An n-gram is a contiguous sequence of n elements (or words) in a given document. The bag-of-words model that we've explored so far is nothing but an n-gram model where n is equal to one. Let's now explore n-grams when n is greater than one. Consider the sentence 'for you a thousand times over'. If we set n to 2, then the n-grams (called bigrams in this case) would be for you, you a, a thousand, thousand times and times over.

```markdown
- Contiguous sequence of n elements (or words) in a given document.
- n = 1 → bag-of-words
  - 'for you a thousand times over'
- n = 2, n-grams:
  - ['for you', 'you a', 'a thousand', 'thousand times', 'times over']
```

4\. n-grams
-----------

01:30 - 01:50

Similarly, for n equal to 3, the n-grams (or trigrams) will be for you a, you a thousand, a thousand times, thousand times over.
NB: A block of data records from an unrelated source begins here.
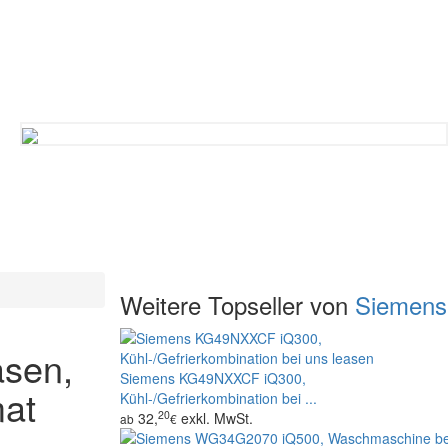
Weitere Topseller von
Siemens
sen,
Siemens KG49NXXCF iQ300,
mat
Kühl-/Gefrierkombination bei ...
20
32,
exkl. MwSt.
ab
€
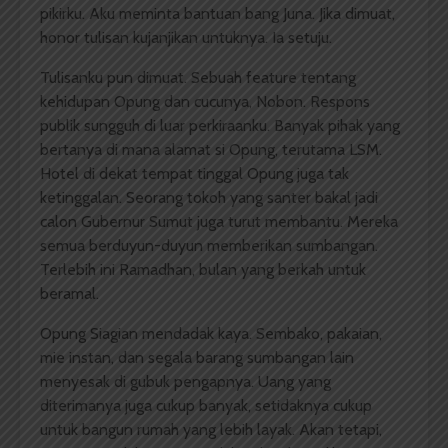
pikirku. Aku meminta bantuan bang Juna. Jika dimuat,
honor tulisan kujanjikan untuknya. Ia setuju.
Tulisanku pun dimuat. Sebuah feature tentang
kehidupan Opung dan cucunya, Nobon. Respons
publik sungguh di luar perkiraanku. Banyak pihak yang
bertanya di mana alamat si Opung, terutama LSM.
Hotel di dekat tempat tinggal Opung juga tak
ketinggalan. Seorang tokoh yang santer bakal jadi
calon Gubernur Sumut juga turut membantu. Mereka
semua berduyun-duyun memberikan sumbangan.
Terlebih ini Ramadhan, bulan yang berkah untuk
beramal.
Opung Siagian mendadak kaya. Sembako, pakaian,
mie instan, dan segala barang sumbangan lain
menyesak di gubuk pengapnya. Uang yang
diterimanya juga cukup banyak, setidaknya cukup
untuk bangun rumah yang lebih layak. Akan tetapi,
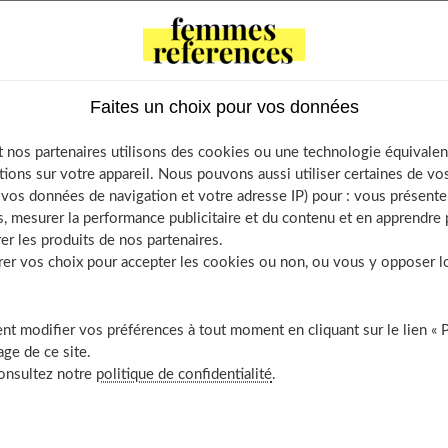
tents
Faites un choix pour vos données
 l’intolérance au lactose
des symptômes d’une intolérance au lactose
 nos partenaires utilisons des cookies ou une technologie équivalen
tions sur votre appareil. Nous pouvons aussi utiliser certaines de v
t gérer les autres intolérances alimentaires
os données de navigation et votre adresse IP) pour : vous présenter
r la composition de votre alimentation
, mesurer la performance publicitaire et du contenu et en apprendre p
u lactose : changez les recettes !
er les produits de nos partenaires.
r vos choix pour accepter les cookies ou non, ou vous y opposer lor
lution à votre intolérance
rir aussi
t modifier vos préférences à tout moment en cliquant sur le lien « 
ge de ce site.
consultez notre
politique de confidentialité
.
rance au lactose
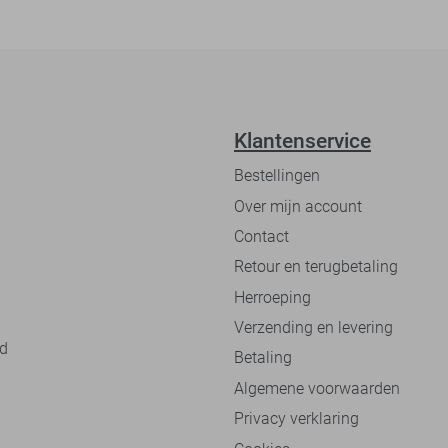
Klantenservice
Bestellingen
Over mijn account
Contact
Retour en terugbetaling
Herroeping
Verzending en levering
nd
Betaling
Algemene voorwaarden
Privacy verklaring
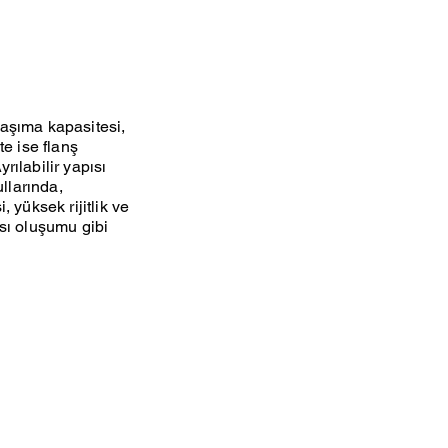
 taşıma kapasitesi,
te ise flanş
rılabilir yapısı
ullarında,
 yüksek rijitlik ve
ısı oluşumu gibi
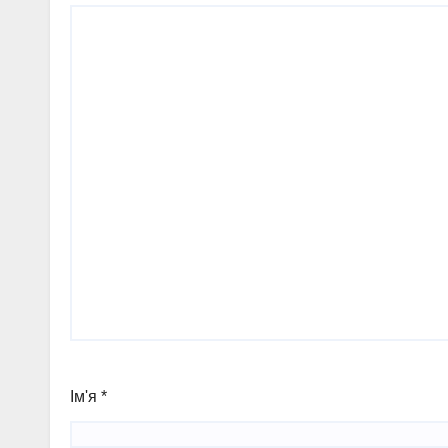
Ім'я
*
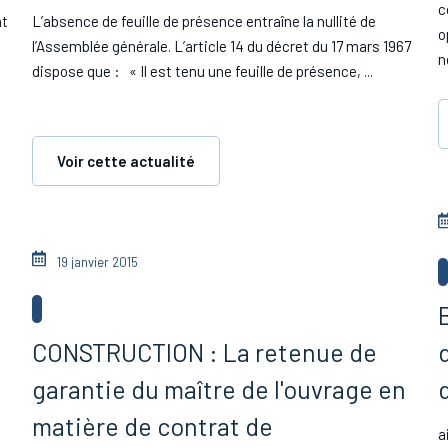
c
at
L’absence de feuille de présence entraîne la nullité de
o
l’Assemblée générale. L’article 14 du décret du 17 mars 1967
n
dispose que : « Il est tenu une feuille de présence, ...
Voir cette actualité
19 janvier 2015
CONSTRUCTION : La retenue de
garantie du maître de l'ouvrage en
matière de contrat de
a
Therefore, we can use these n-grams to capture more context and account for cases like 'not'.

```markdown
- 'for you a thousand times over'
- n = 3, n-grams:
  - ['for you a', 'you a thousand', 'a thousand times', 'thousand times over']
- Captures more context.
```

5\. Applications
----------------

01:50 - 02:12

Apart from capturing more context, n-grams have a host of other useful applications. They are used in sentence completion, spelling correction and machine translation correction. In all these cases, the model computes the probability of n words occurring contiguously to perform the above processes.

- Sentence completion
- Spelling correction
- Machine translation correction


6\. Building n-gram models using scikit-learn
---------------------------------------------

02:12 - 02:47

Building these n-gram models using scikit-learn is extremely simple, now that we know how to use CountVectorizer. CountVectorizer takes in an argument ngram range which is a tuple containing the lower and upper bound for the range of n-values. For instance, passing 2,2 as the ngram_range will generate only bigrams. On the other hand, passing in 1,3 will generate n-grams where n is equal to 1, 2 and 3.

```python
# Generates only bigrams.
bigrams = CountVectorizer(ngram_range=(2,2))

# Generates unigrams, bigrams and trigrams.
ngrams = CountVectorizer(ngram_range=(1,3))
```

7\. Shortcomings
----------------

02:47 - 03:32

While on the surface, it may seem lucrative to generate n-grams of high orders to capture more and more context, it comes with caveats. We've already seen that the BoW vectors run into thousands of dimensions. Adding higher order n-grams increases the number of dimensions even more and while performing machine learning, leads to a problem known as the curse of dimensionality. Additionally, n-grams for n greater than 3 become exceedingly rare to find in multiple documents. So that feature becomes effectively useless. For these reasons, it is often a good idea to restrict yourself to n-grams where n is small.

- Curse of dimensionality
- Higher order n-grams are rare
- Keep n small


8\. Let's practice!
-------------------

03:32 - 03:42

Great! Let's now build these advanced n-gram models and discover more insights in the exercises.